Financial incentives for health interventions gain more support

A government-backed think-tank has added its weight to the debate around financial incentives and health interventions, arguing it makes sense to link cash payouts to disease prevention and health promotion policies.

Health England, a cross-departmental group set up by the Department of Health in 2007 to identify interventions that could improve health and wellbeing, has argued that using financial incentives to encourage people to undertake healthy activities can be effective.

Its research, carried out by academics at the London School of Economics, has also concluded that contrary to popular wisdom, taxes on unhealthy behaviours do work, as people consume less alcohol and tobacco when prices are raised.

In a separate study, medics at Kings College London have reached a similar conclusion, arguing in the BMJ that paying people to change their behaviour can work, at least in the short term.
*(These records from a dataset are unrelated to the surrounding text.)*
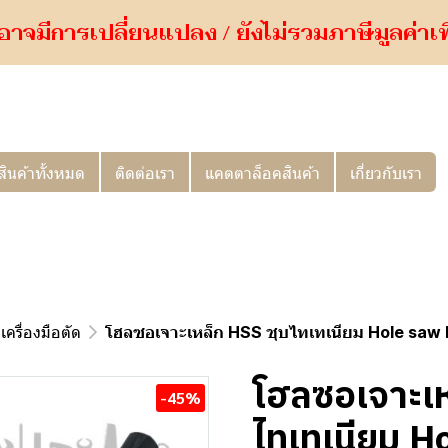
อาจมีการเปลี่ยนแปลง / ยังไม่รวมภาษีมูลค่าเพิ่
สินค้าทั้งหมด
ติดต่อเรา
แคตตาล็อคสินค้า
เกี่ยวกับเรา
เครื่องมือตัด
โฮลซอเจาะเหล็ก HSS ชุบไทเทเนียม Hole sa
โฮลซอเจาะเห
-45%
ไทเทเนียม 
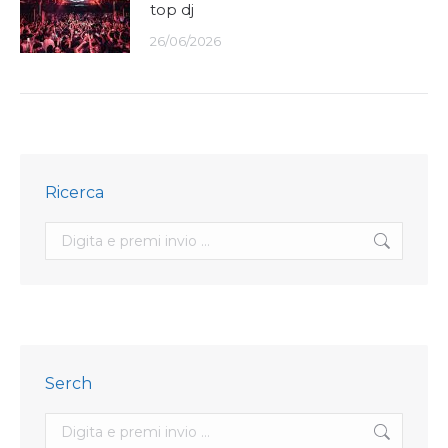
top dj
26/06/2026
Ricerca
Search:
Serch
Search:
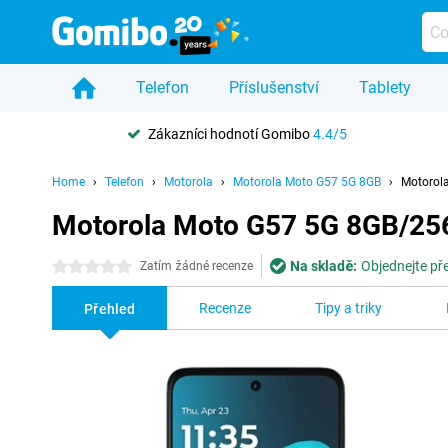
Telefon
Příslušenství
Tablety
Zákazníci hodnotí Gomibo
4.4/5
Home
Telefon
Motorola
Motorola Moto G57 5G 8GB
Motorol
Motorola Moto G57 5G 8GB/25
Na skladě:
Objednejte pře
0 hvězdičky
Zatím žádné recenze
Recenze
Tipy a triky
Přehled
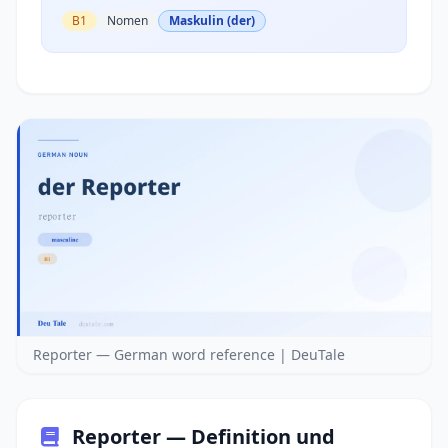
B1
Nomen
Maskulin (der)
Reporter — German word reference | DeuTale
Reporter — Definition und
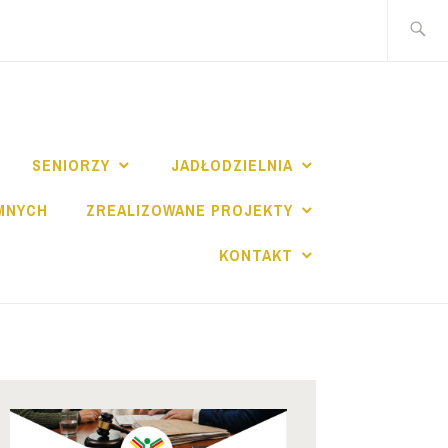
Szukaj:
I
SENIORZY
JADŁODZIELNIA
MNYCH
ZREALIZOWANE PROJEKTY
KONTAKT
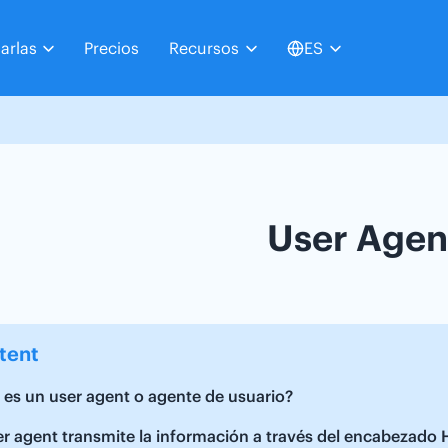
arlas
Precios
Recursos
ES
User Agen
tent
es un user agent o agente de usuario?
er agent transmite la información a través del encabezado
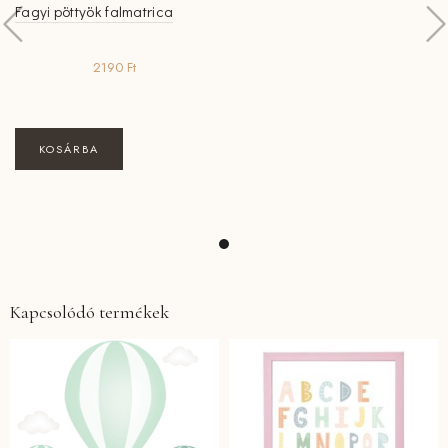
Fagyi pöttyök falmatrica
2190
Ft
KOSÁRBA
Kapcsolódó termékek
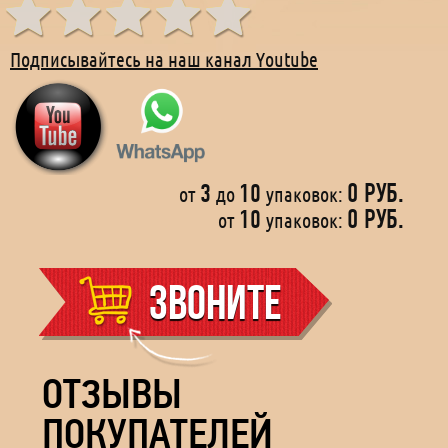
Подписывайтесь на наш канал Youtube
3
10
0 РУБ.
от
до
упаковок:
Не смейте сдаваться – примите «Большой Пенис»
10
0 РУБ.
от
упаковок:
и верните радость своей половой жизни!
При заказе от 3х упаковок
СКИДКА
Звоните
ОТЗЫВЫ
ПОКУПАТЕЛЕЙ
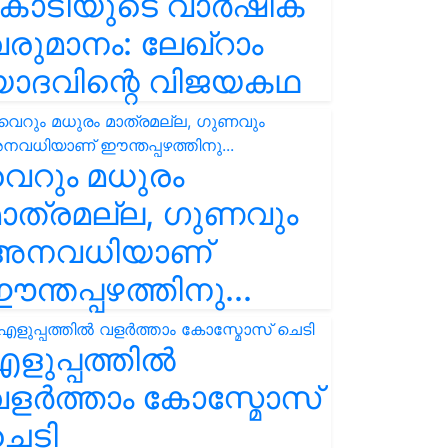
കോടിയുടെ വാർഷിക
രുമാനം: ലേഖ്‌റാം
യാദവിന്റെ വിജയകഥ
െറും മധുരം
ാത്രമല്ല, ഗുണവും
അനവധിയാണ്
ന്തപ്പഴത്തിനു...
ളുപ്പത്തിൽ
ളർത്താം കോസ്മോസ്
ചെടി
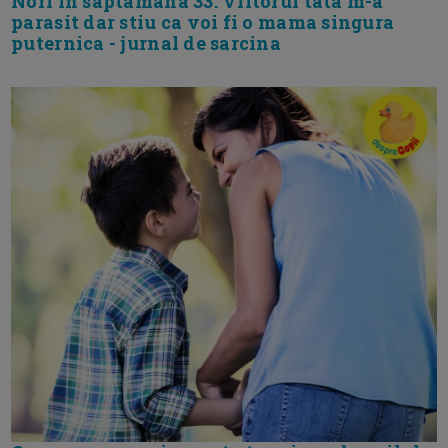
Nori in saptamana 33. Viitorul tata m-a
parasit dar stiu ca voi fi o mama singura
puternica - jurnal de sarcina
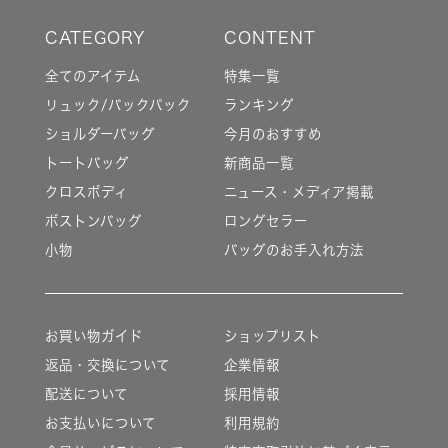
全てのアイテム
特集一覧
リュック/バックパック
ランキング
ショルダーバッグ
今月のおすすめ
トートバッグ
新商品一覧
クロスボディ
ニュース・メディア掲載
ボストンバッグ
ロングセラー
小物
バッグのお手入れ方法
お買い物ガイド
ショップリスト
返品・交換について
企業情報
配送について
採用情報
お支払いについて
利用規約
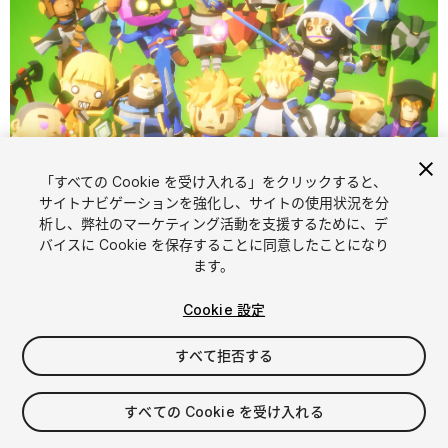
「すべての Cookie を受け入れる」をクリックすると、
1
/
16
サイトナビゲーションを強化し、サイトの使用状況を分
析し、弊社のマーケティング活動を支援するために、デ
バイスに Cookie を保存することに同意したことになり
ます。
Cookie 設定
すべて拒否する
$60
消費税は決済時に計算されます
すべての Cookie を受け入れる
51
views
in the past week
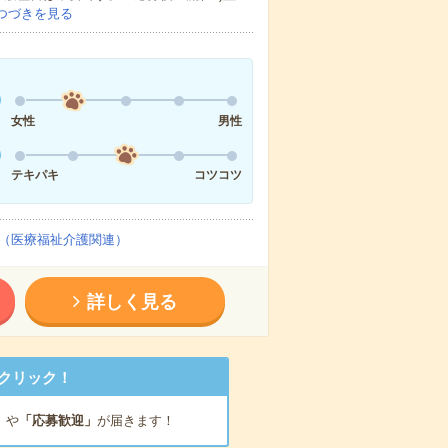
つづきを見る
女性
男性
テキパキ
コツコツ
（医療福祉介護関連）
詳しく見る
クリック！
」
や
「応募歓迎」
が届きます！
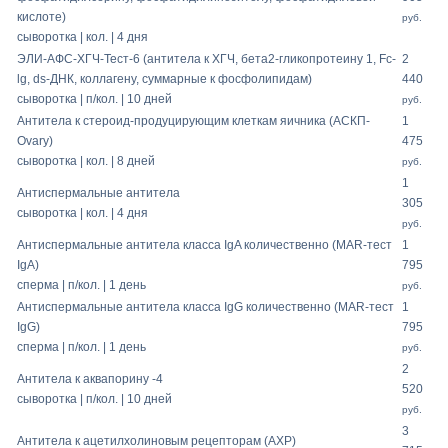
кислоте)
руб.
сыворотка | кол. | 4 дня
ЭЛИ-АФС-ХГЧ-Тест-6 (антитела к ХГЧ, бета2-гликопротеину 1, Fc-
2
lg, ds-ДНК, коллагену, суммарные к фосфолипидам)
440
сыворотка | п/кол. | 10 дней
руб.
Антитела к стероид-продуцирующим клеткам яичника (АСКП-
1
Ovary)
475
сыворотка | кол. | 8 дней
руб.
1
Антиспермальные антитела
305
сыворотка | кол. | 4 дня
руб.
Антиспермальные антитела класса IgA количественно (MAR-тест
1
IgA)
795
сперма | п/кол. | 1 день
руб.
Антиспермальные антитела класса IgG количественно (MAR-тест
1
IgG)
795
сперма | п/кол. | 1 день
руб.
2
Антитела к аквапорину -4
520
сыворотка | п/кол. | 10 дней
руб.
3
Антитела к ацетилхолиновым рецепторам (АХР)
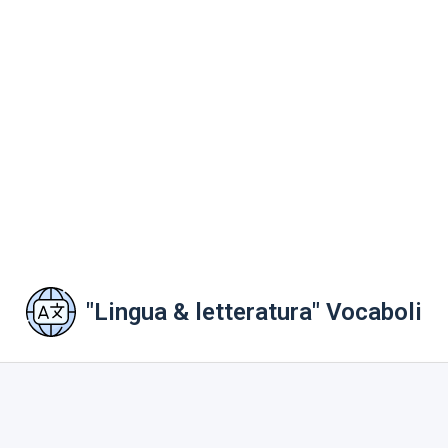
"Lingua & letteratura" Vocaboli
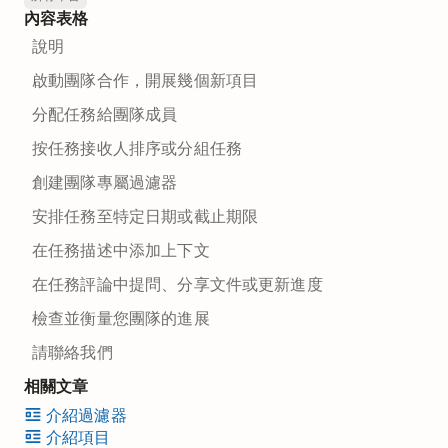
內容表格
說明
啟動團隊合作，開展幾個新項目
分配任務給團隊成員
按任務接收人排序或分組任務
創建團隊專屬過濾器
安排任務至特定日期或截止期限
在任務描述中添加上下文
在任務評論中提問、分享文件或更新進度
檢查並衡量您團隊的進展
請聯絡我們
相關文章
介紹過濾器
介紹項目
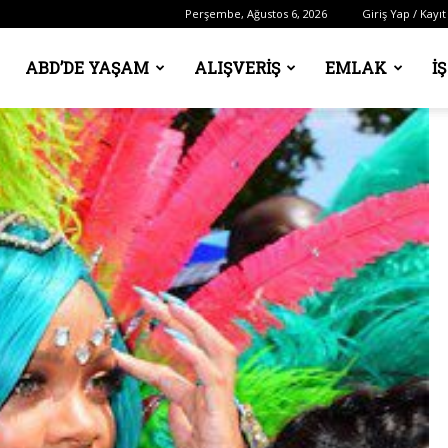
Perşembe, Ağustos 6, 2026
Giriş Yap / Kayıt
ABD’DE YAŞAM
ALIŞVERIŞ
EMLAK
İ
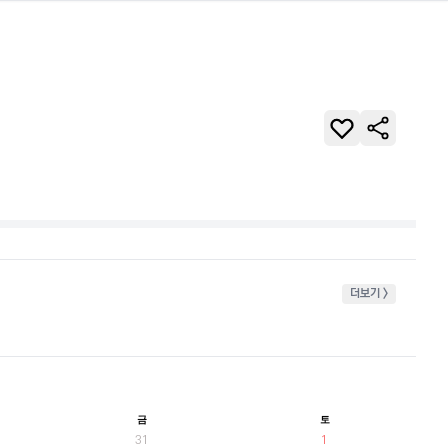
더보기 >
금
토
31
1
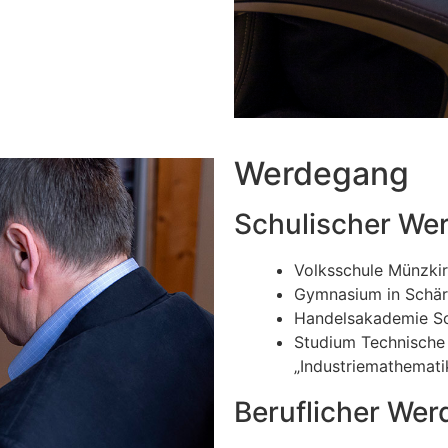
Werdegang
Schulischer We
Volksschule Münzki
Gymnasium in Schär
Handelsakademie Sc
Studium Technische
„Industriemathemati
Beruflicher We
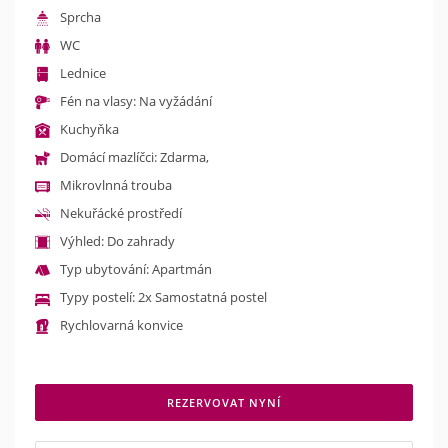
Sprcha
WC
Lednice
Fén na vlasy: Na vyžádání
Kuchyňka
Domácí mazlíčci: Zdarma,
Mikrovlnná trouba
Nekuřácké prostředí
Výhled: Do zahrady
Typ ubytování: Apartmán
Typy postelí: 2x Samostatná postel
Rychlovarná konvice
REZERVOVAT NYNÍ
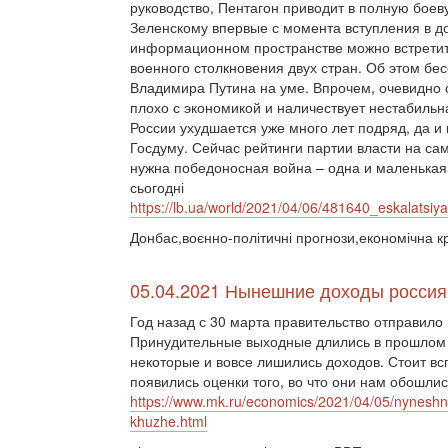
руководство, Пентагон приводит в полную боев
Зеленскому впервые с момента вступления в д
информационном пространстве можно встретит
военного столкновения двух стран. Об этом бесс
Владимира Путина на уме. Впрочем, очевидно о
плохо с экономикой и наличествует нестабильн
России ухудшается уже много лет подряд, да и 
Госдуму. Сейчас рейтинги партии власти на сам
нужна победоносная война – одна и маленькая. С
сьогодні
https://lb.ua/world/2021/04/06/481640_eskalatsiy
Донбас,воєнно-політичні прогнози,економічна к
05.04.2021 Нынешние доходы россиян
Год назад с 30 марта правительство отправил
Принудительные выходные длились в прошлом г
некоторые и вовсе лишились доходов. Стоит вс
появились оценки того, во что они нам обошлис
https://www.mk.ru/economics/2021/04/05/nyneshn
khuzhe.html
The LSE study argued that one way of encouraging spending on disease prevention programmes would be to reduce their relative cost by using central government funds to provide matching grants.

For example, every £1 spent on specific preventive programmes could be matched with £1 from the centre, in the process reducing the costs of these programmes relative to other demands on Primary Care Trust resources.

Professor Julian Le Grand, co-author of the report and chair of Health England, said: “Policies have to be developed that either bring some of the costs from unhealthy activities – or the benefits from healthy ones – ‘back from the future’. Equally we need to reduce some of the benefits from unhealthy activities – or reduce the costs of healthy ones – in the present.”

The BMJ study, meanwhile, suggested that schemes targeting habitual behaviours such as smoking or physical inactivity in high income countries could be more effective if they provided incentives for initial as well as sustained behaviour change.

By contrast, for schemes aimed at initiating relatively simple behaviours in low income populations, such as clinic attendance and participation in vaccination programmes, small incentives delivered immediately seem most effective.